GetMetadata implements fabric.ExecutionBackend.GetMetadata.

For Docker backend:

  • Returns runtime metadata (Python version, installed packages, etc.)

func (*DockerBackend) GetSchema 

func (db *DockerBackend) GetSchema(ctx context.Context, resource string) (*fabric.Schema, error)

GetSchema implements fabric.ExecutionBackend.GetSchema.

For Docker backend:

  • resource: "python_packages", "node_packages", "container_info"
  • schema: Available packages, container configuration

func (*DockerBackend) ListResources 

func (db *DockerBackend) ListResources(ctx context.Context, filters map[string]string) ([]fabric.Resource, error)

ListResources implements fabric.ExecutionBackend.ListResources.

For Docker backend:

  • Lists available resources (runtime_info, container_config)

func (*DockerBackend) Name 

func (db *DockerBackend) Name() string

Name implements fabric.ExecutionBackend.Name.

func (*DockerBackend) Ping 

func (db *DockerBackend) Ping(ctx context.Context) error

Ping implements fabric.ExecutionBackend.Ping.

type DockerBackendConfig 

type DockerBackendConfig struct {
	// Config is the proto configuration
	Config *loomv1.DockerBackendConfig

	// DockerHost is the Docker daemon endpoint (default: "unix:///var/run/docker.sock")
	DockerHost string

	// Scheduler is the container scheduler (optional, created if nil)
	Scheduler ContainerScheduler

	// Logger is the zap logger (optional, created if nil)
	Logger *zap.Logger
}

DockerBackendConfig wraps proto config and adds Go-specific fields.

type DockerExecutor 

type DockerExecutor struct {
	// contains filtered or unexported fields
}

DockerExecutor handles Docker container lifecycle and execution.

Responsibilities:

  • Container creation using runtime strategies
  • Command execution in containers
  • stdout/stderr capture
  • Container health checks
  • Container rotation (time-based and execution-based)
  • Resource cleanup

Container Lifecycle:

  1. GetOrCreateContainer() via scheduler
  2. If new container: CreateContainer() with runtime config
  3. Execute() command in container
  4. Check rotation criteria (executions >= max OR time >= interval)
  5. If rotation needed: RemoveContainer(), create new on next execution

Thread Safety: All methods are thread-safe.

func NewDockerExecutor 

func NewDockerExecutor(ctx context.Context, config DockerExecutorConfig) (*DockerExecutor, error)

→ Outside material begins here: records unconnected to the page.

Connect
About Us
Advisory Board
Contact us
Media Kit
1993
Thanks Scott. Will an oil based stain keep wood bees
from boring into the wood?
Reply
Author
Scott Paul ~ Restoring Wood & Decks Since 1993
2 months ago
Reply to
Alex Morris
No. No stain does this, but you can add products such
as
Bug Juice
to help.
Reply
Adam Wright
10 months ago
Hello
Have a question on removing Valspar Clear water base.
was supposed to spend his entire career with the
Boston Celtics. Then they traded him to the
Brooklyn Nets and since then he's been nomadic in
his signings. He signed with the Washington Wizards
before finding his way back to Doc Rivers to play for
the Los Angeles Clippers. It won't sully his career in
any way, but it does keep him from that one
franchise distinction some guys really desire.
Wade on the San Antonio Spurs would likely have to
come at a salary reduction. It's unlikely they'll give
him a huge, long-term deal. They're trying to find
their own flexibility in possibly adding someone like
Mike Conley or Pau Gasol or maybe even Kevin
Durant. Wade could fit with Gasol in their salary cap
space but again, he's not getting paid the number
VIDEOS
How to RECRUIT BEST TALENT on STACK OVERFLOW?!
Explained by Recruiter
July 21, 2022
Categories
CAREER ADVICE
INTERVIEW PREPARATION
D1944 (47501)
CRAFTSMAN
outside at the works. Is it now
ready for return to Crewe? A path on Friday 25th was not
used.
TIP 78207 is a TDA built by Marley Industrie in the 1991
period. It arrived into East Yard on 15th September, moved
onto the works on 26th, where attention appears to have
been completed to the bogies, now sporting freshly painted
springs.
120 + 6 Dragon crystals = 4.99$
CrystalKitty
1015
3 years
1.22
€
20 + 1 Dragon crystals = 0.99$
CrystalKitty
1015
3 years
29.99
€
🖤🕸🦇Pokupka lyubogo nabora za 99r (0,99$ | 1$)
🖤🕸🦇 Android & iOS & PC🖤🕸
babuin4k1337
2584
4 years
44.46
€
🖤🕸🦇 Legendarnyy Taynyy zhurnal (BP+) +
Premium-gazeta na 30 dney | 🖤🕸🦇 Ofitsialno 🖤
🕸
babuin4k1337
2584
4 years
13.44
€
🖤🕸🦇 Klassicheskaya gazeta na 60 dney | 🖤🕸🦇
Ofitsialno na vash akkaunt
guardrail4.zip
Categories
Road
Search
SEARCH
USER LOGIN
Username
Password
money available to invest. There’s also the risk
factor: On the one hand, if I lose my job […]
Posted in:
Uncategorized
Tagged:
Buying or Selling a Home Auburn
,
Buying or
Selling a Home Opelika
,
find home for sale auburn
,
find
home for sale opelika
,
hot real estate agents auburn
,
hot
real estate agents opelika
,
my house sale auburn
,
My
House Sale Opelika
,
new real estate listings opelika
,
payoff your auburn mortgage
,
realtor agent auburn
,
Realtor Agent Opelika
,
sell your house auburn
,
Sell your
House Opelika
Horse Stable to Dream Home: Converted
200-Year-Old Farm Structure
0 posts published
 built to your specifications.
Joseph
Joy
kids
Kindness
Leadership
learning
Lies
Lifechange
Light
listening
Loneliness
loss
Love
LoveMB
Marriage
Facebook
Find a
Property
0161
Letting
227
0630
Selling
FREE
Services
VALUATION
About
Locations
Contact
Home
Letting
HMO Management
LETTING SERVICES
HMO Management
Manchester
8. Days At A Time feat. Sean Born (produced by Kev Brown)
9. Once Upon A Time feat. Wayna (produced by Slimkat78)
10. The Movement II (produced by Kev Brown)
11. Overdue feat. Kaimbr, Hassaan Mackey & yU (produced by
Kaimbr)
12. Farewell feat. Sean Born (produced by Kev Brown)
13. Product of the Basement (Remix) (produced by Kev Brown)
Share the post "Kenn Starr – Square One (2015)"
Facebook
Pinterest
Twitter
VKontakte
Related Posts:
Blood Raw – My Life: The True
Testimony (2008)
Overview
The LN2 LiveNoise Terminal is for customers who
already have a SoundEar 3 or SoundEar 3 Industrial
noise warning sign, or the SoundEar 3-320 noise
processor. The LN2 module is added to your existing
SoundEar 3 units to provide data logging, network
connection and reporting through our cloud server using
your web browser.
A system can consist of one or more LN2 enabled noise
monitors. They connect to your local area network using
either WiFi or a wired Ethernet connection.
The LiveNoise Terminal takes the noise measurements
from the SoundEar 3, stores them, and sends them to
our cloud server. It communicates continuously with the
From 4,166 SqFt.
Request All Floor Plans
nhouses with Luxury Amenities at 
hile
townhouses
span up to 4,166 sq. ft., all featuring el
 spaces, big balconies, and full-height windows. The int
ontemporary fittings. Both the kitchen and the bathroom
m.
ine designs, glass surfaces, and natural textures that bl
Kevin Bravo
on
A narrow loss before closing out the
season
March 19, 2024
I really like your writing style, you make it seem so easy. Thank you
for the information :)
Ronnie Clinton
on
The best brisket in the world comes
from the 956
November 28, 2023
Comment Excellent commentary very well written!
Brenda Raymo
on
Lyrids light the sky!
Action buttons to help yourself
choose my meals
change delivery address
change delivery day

NewDockerExecutor creates a new DockerExecutor instance.

func (*DockerExecutor) Close 

func (de *DockerExecutor) Close() error

Close releases executor resources.

func (*DockerExecutor) Execute 

func (de *DockerExecutor) Execute(ctx context.Context, req *loomv1.ExecuteRequest) (*loomv1.ExecuteResponse, error)

Execute executes a command in a Docker container.

Flow:

  1. GetOrCreateContainer() from scheduler
  2. If new container: CreateContainer() with runtime config
  3. StartContainer() if not running
  4. Execute command with stdin/stdout/stderr handling
  5. Check rotation criteria
  6. Return ExecuteResponse with output and metadata

func (*DockerExecutor) GetContainerLogs 

func (de *DockerExecutor) GetContainerLogs(ctx context.Context, containerID string, tail int, timestamps bool) (string, error)

GetContainerLogs retrieves logs from a container.

func (*DockerExecutor) Health 

func (de *DockerExecutor) Health(ctx context.Context) error

Health checks the health of the Docker executor and its dependencies.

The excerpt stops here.